Sun Editorial: What would come of marijuana legalization?

Sun Editorial: What would come of marijuana legalization?

Sun

The taboo that hovered over marijuana for years is rapidly evaporating into a puff of white smoke. Gone are the “Reefer Madness” days with the belief that marijuana does significant harm to a person’s body. Gone, too, seems to be the belief that marijuana is a “gateway” to more serious drugs.

Across the country, marijuana laws have loosened — from legal medical marijuana in states such as New Jersey to the decriminalization of it in Philadelphia to the full legalization of it for recreational use in states such as Colorado.

Pot is now more of a socially-accepted practice, and it’s becoming a big business — one that advocates for its legalization in New Jersey say could reap $300 million in sales tax revenue per year.

A joint report released by the New Jersey United Marijuana Reform and New Jersey Policy Perspective said almost 370,000 people in New Jersey 21 and older use marijuana illegally on a monthly basis, according to federal data. The consumption of 2.53 million ounces of weed a year, at the street price of $343 per ounce, nets about $869 million in sales.

The report estimates that if New Jersey were to legalize pot, control its sale like that of alcohol and tax it at 25 percent, that could result in quite the boost to the state’s economy.

Representatives from the group and other weed advocates say it’s time for the full legalization. Gov. Christie has said for a long time that he will not be the governor to sign such a bill into law, but he leaves office after next year.

Starting in 2018, then, it’s at least a possibility that legalized marijuana for recreational use will come up for a vote in the Legislature.

We’re glad that discussion is most likely two years away, because we don’t feel there’s enough solid information on the effects of legalized marijuana to say the money is worth it.
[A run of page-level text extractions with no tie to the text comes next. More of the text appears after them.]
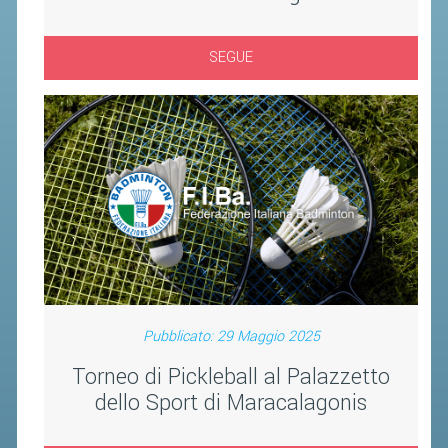
SEGUE
Pubblicato: 29 Maggio 2025
Torneo di Pickleball al Palazzetto
dello Sport di Maracalagonis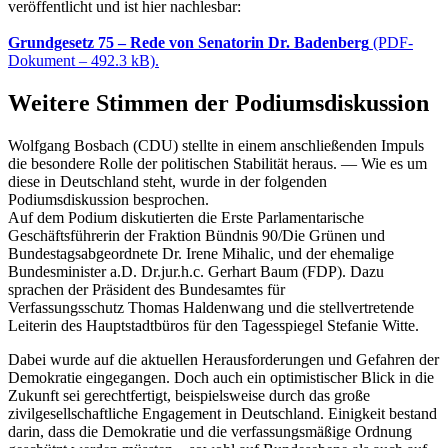
veröffentlicht und ist hier nachlesbar:
Grundgesetz 75 – Rede von Senatorin Dr. Badenberg
(PDF-
Dokument – 492.3 kB).
Weitere Stimmen der Podiumsdiskussion
Wolfgang Bosbach (CDU) stellte in einem anschließenden Impuls
die besondere Rolle der politischen Stabilität heraus. — Wie es um
diese in Deutschland steht, wurde in der folgenden
Podiumsdiskussion besprochen.
Auf dem Podium diskutierten die Erste Parlamentarische
Geschäftsführerin der Fraktion Bündnis 90/Die Grünen und
Bundestagsabgeordnete Dr. Irene Mihalic, und der ehemalige
Bundesminister a.D. Dr.jur.h.c. Gerhart Baum (FDP). Dazu
sprachen der Präsident des Bundesamtes für
Verfassungsschutz Thomas Haldenwang und die stellvertretende
Leiterin des Hauptstadtbüros für den Tagesspiegel Stefanie Witte.
Dabei wurde auf die aktuellen Herausforderungen und Gefahren der
Demokratie eingegangen. Doch auch ein optimistischer Blick in die
Zukunft sei gerechtfertigt, beispielsweise durch das große
zivilgesellschaftliche Engagement in Deutschland. Einigkeit bestand
darin, dass die Demokratie und die verfassungsmäßige Ordnung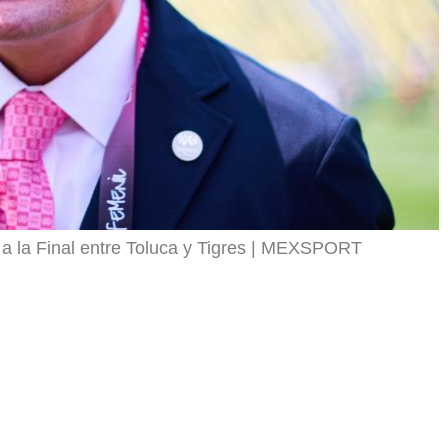
a la Final entre Toluca y Tigres
MEXSPORT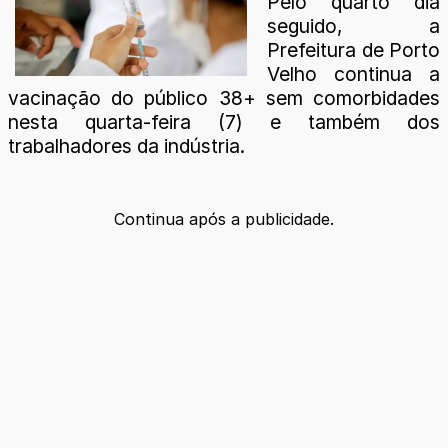
Pelo quarto dia
seguido, a
Prefeitura de Porto
Velho continua a
vacinação do público 38+ sem comorbidades
nesta quarta-feira (7) e também dos
trabalhadores da indústria.
Continua após a publicidade.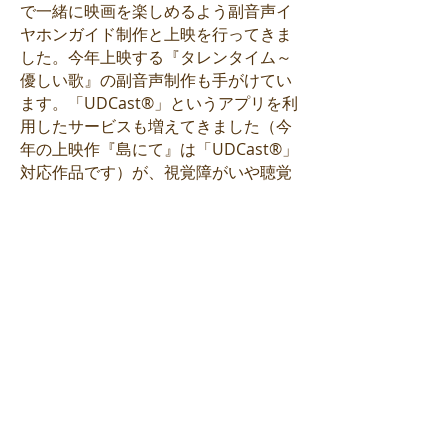
で一緒に映画を楽しめるよう副音声イ
ヤホンガイド制作と上映を行ってきま
した。今年上映する『タレンタイム～
優しい歌』の副音声制作も手がけてい
ます。「UDCast®」というアプリを利
用したサービスも増えてきました（今
年の上映作『島にて』は「UDCast®」
対応作品です）が、視覚障がいや聴覚
障がいの方が観たい映画すべてを観ら
れる状況にはありません。製作者では
なくボランティア団体が制作を行って
いる映画もあるのが現状です。一方
で、バリアフリー日本語字幕や副音声
の制作に積極的な映画製作者も増えて
きています。今年のバリアフリー日本
語字幕付き上映作品は『だってしょう
がないじゃない』。また、全ての上映
に１席の車いす席をご用意していま
す。どうぞ、お気軽にお尋ねくださ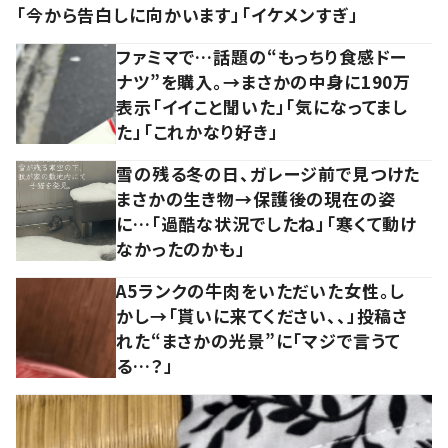
「今から告白しに向かいます」「イケメンすぎ」
ファミマで…話題の“もっちり食感ドー
ナツ”を購入。→まさかの中身に190万
表示「イイこと聞いた」「気になってまし
た」「これかなり好き」
雪の残る冬の日、ガレージ前で見つけた
まさかの生き物→保護後の現在の姿
に…「過酷な状況でしたね」「寒くて動け
なかったのかも」
A5ランクの牛肉をいただいた女性。し
かし→「貰いに来てください、、」投稿さ
れた“まさかの光景”に「マジで言うて
る…？」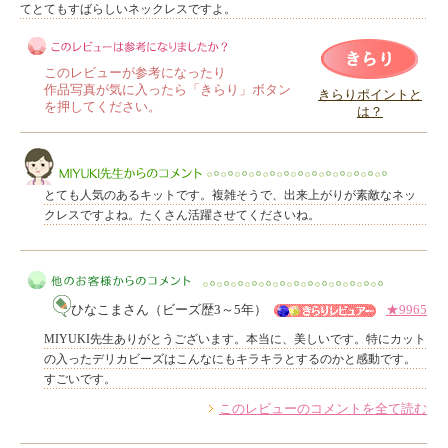
てとてもすばらしいネックレスですよ。
このレビューが参考になったり
作品写真が気に入ったら「きらり」ボタン
きらりポイントと
を押してください。
は？
このレビューは参考になりましたか？
とても人気のあるキットです。複雑そうで、出来上がりが素敵なネッ
クレスですよね。たくさん活躍させてくださいね。
MIYUKI先生からのコメント
ひなこまさん（ビーズ歴3～5年）
★9965
MIYUKI先生ありがとうございます。本当に、美しいです。特にカット
の入ったデリカビーズはこんなにもキラキラとするのかと感動です。
すごいです。
このレビューのコメントを全て読む
他のお客様からのコメント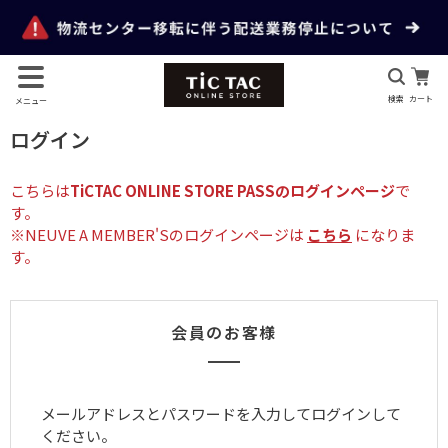
検索
カート
メニュー
ログイン
こちらは
TiCTAC ONLINE STORE PASSのログインページ
で
す。
※NEUVE A MEMBER'Sのログインページは
こちら
になりま
す。
会員のお客様
メールアドレスとパスワードを入力してログインして
ください。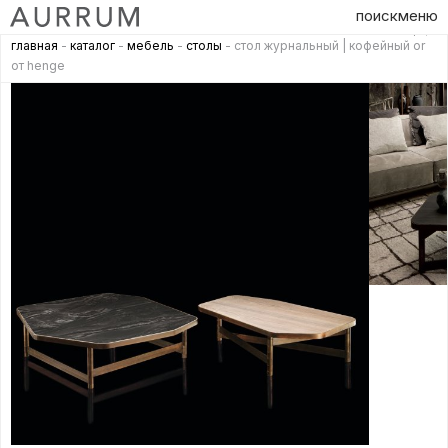
поиск
меню
главная
-
каталог
-
мебель
-
столы
- стол журнальный | кофейный or
от henge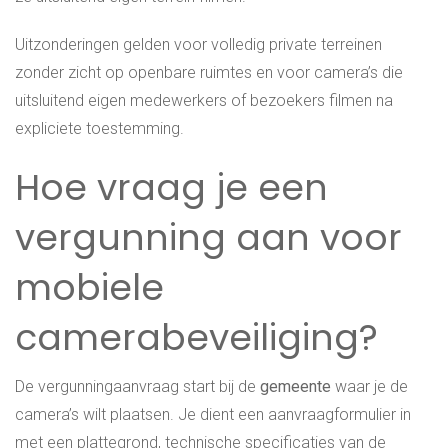
Uitzonderingen gelden voor volledig private terreinen
zonder zicht op openbare ruimtes en voor camera’s die
uitsluitend eigen medewerkers of bezoekers filmen na
expliciete toestemming.
Hoe vraag je een
vergunning aan voor
mobiele
camerabeveiliging?
De vergunningaanvraag start bij de
gemeente
waar je de
camera’s wilt plaatsen. Je dient een aanvraagformulier in
met een plattegrond, technische specificaties van de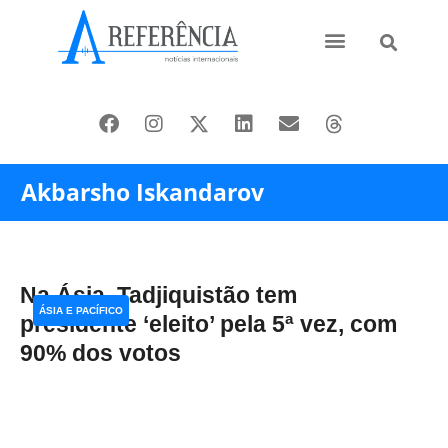
Ásia e Pacífico
Oriente Médio
Akbarsho Iskandarov
Na Ásia, Tadjiquistão tem
ÁSIA E PACÍFICO
presidente ‘eleito’ pela 5ª vez, com
90% dos votos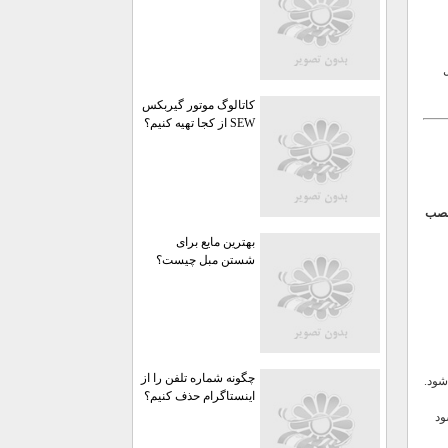
کاتالوگ موتور گیربکس
SEW از کجا تهیه کنیم؟
 نصب
بهترین مایع برای
شستن مبل چیست؟
چگونه شماره تلفن را از
شود.
اینستاگرام حذف کنیم؟
ود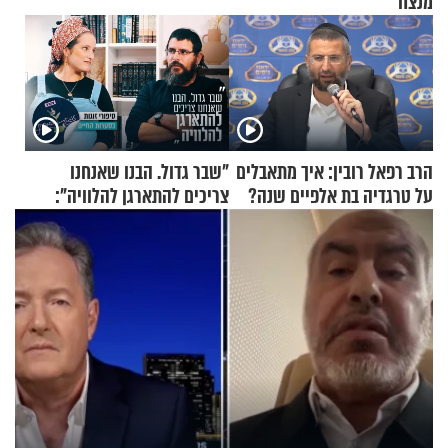
מנצח
הרב רפאל רובין: איך מתאבלים
"שבר גדול. הבנו שאנחנו
על טרגדיה בת אלפיים שנה?
צריכים להתארגן להלוויה":
זוגיות במבחן, הפעם עם מרים
וגד דנינו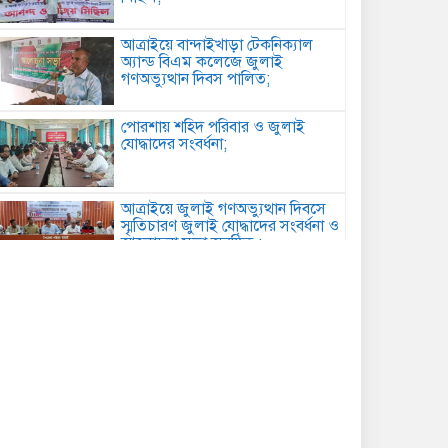
আত্রাইয়ে বান্দাইখাড়া টেকনিক্যাল
অ্যান্ড বিএম কলেজে জুলাই
গণঅভ্যুত্থান দিবস পালিত;
পোরশায় শহিদ পরিবার ও জুলাই
যোদ্ধাদের সংবর্ধনা;
আত্রাইয়ে জুলাই গণঅভ্যুত্থান দিবসে
স্মৃতিচারণ জুলাই যোদ্ধাদের সংবর্ধনা ও
আলোচনা সভা অনুষ্ঠিত ;
ডাসারে কাঠের ফার্নিচারে কাজ করতে
গিয়ে বিস্ফোরণে শিশুর মৃত্যু;
সেবা’র নতুন উপদেষ্টা মনোনীত হলেন
মালয়েশিয়া প্রবাসী ব্যবসায়ী এম আলী
হোসেন;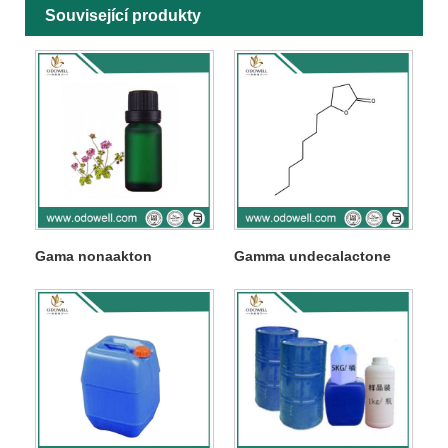
Související produkty
Gama nonaakton
Gamma undecalactone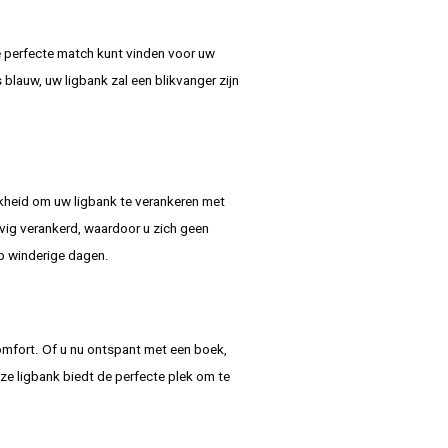
 de perfecte match kunt vinden voor uw
 blauw, uw ligbank zal een blikvanger zijn
ijkheid om uw ligbank te verankeren met
vig verankerd, waardoor u zich geen
p winderige dagen.
mfort. Of u nu ontspant met een boek,
ze ligbank biedt de perfecte plek om te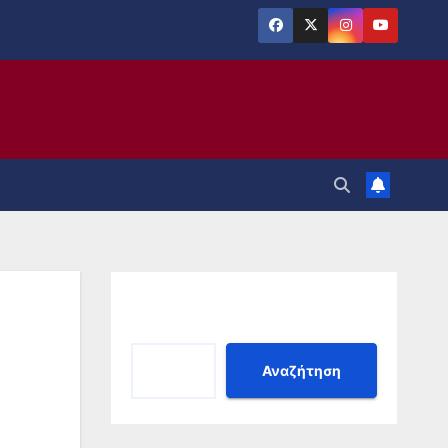
Αναζήτηση
Αναζήτηση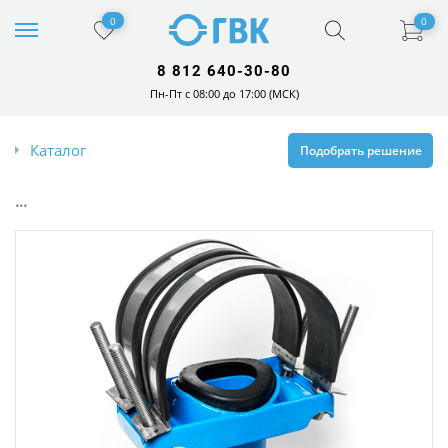
0
0
8 812 640-30-80
Пн-Пт с 08:00 до 17:00 (МСК)
Каталог
Подобрать решение
...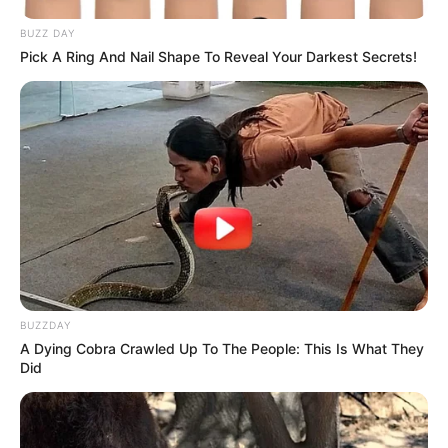
BUZZ DAY
Pick A Ring And Nail Shape To Reveal Your Darkest Secrets!
BUZZDAY
A Dying Cobra Crawled Up To The People: This Is What They
Did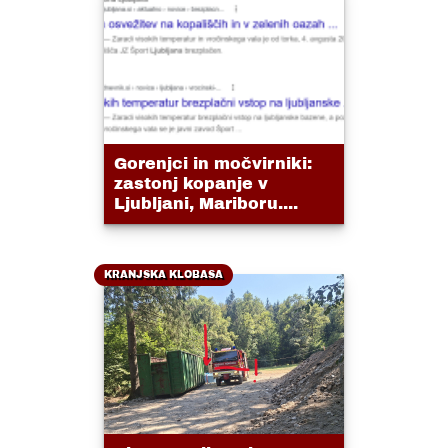
Gorenjci in močvirniki:
zastonj kopanje v
Ljubljani, Mariboru....
KRANJSKA KLOBASA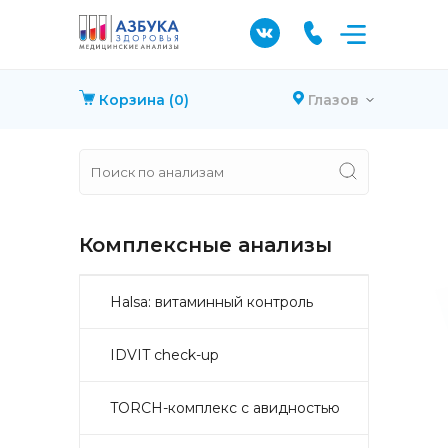
Корзина
(0)
Глазов
Комплексные анализы
Halsa: витаминный контроль
IDVIT check-up
TORCH-комплекс с авидностью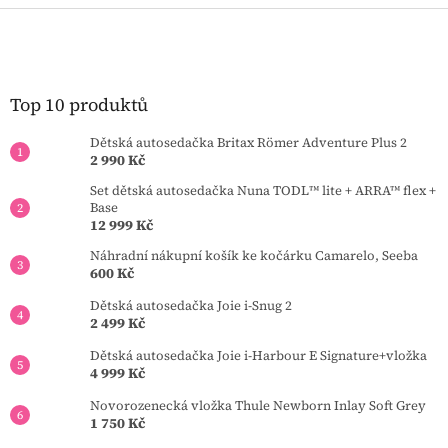
Z
á
p
a
t
Top 10 produktů
í
Dětská autosedačka Britax Römer Adventure Plus 2
2 990 Kč
Set dětská autosedačka Nuna TODL™ lite + ARRA™ flex +
Base
12 999 Kč
Náhradní nákupní košík ke kočárku Camarelo, Seeba
600 Kč
Dětská autosedačka Joie i-Snug 2
2 499 Kč
Dětská autosedačka Joie i-Harbour E Signature+vložka
4 999 Kč
Novorozenecká vložka Thule Newborn Inlay Soft Grey
1 750 Kč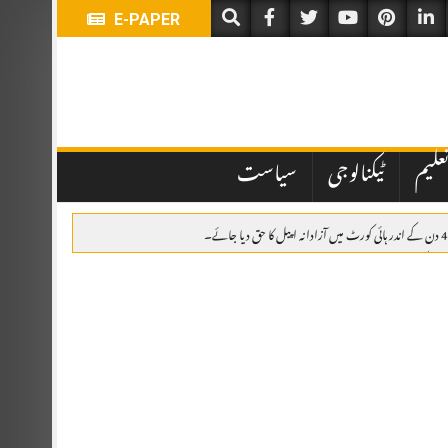
E-PAPER
علیم
ٹیکنالوجی
سیاست
اہدہ، پاکستان، سعودی عرب اور ترکیہ کا دفاعی تعاون مزید مضبوط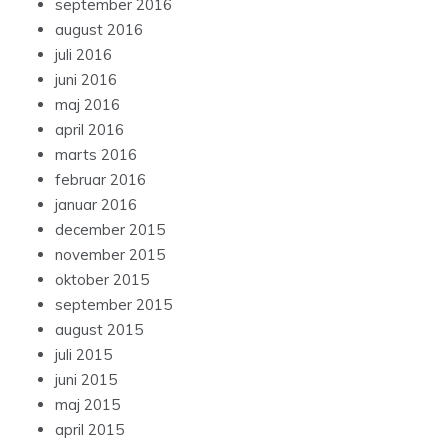
september 2016
august 2016
juli 2016
juni 2016
maj 2016
april 2016
marts 2016
februar 2016
januar 2016
december 2015
november 2015
oktober 2015
september 2015
august 2015
juli 2015
juni 2015
maj 2015
april 2015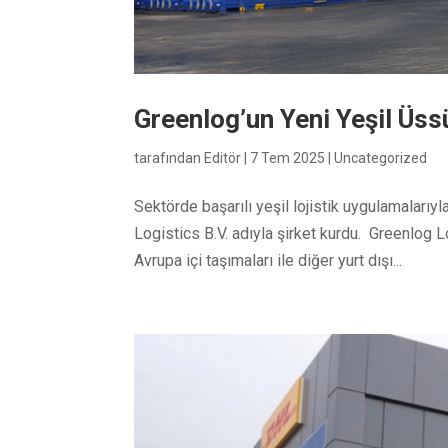
Greenlog’un Yeni Yeşil Üss
tarafından
Editör
|
7 Tem 2025
|
Uncategorized
Sektörde başarılı yeşil lojistik uygulamaları
Logistics B.V. adıyla şirket kurdu. Greenlog
Avrupa içi taşımaları ile diğer yurt dışı...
At the forefront of this lack of information, for us, is the absence of clear knowledge of the effect of legalizing pot on impaired driving. Colorado, for example, handles “stoned driving” as a DUI, no different than being under the influence of alcohol. But there are no field tests to see whether a driver is stoned, and blood tests only say the pot was in a person’s system recently, not necessarily at the time he or she was driving.

There are plenty of other concerns, too, such as the long-term effects of prolonged use of marijuana, whether it’s something we should be promoting and whether we’re legalizing it just for the windfall of cash.

There’s a lot to think about, a lot to study and a lot to discuss.

We’re just glad we won’t have to do that soon.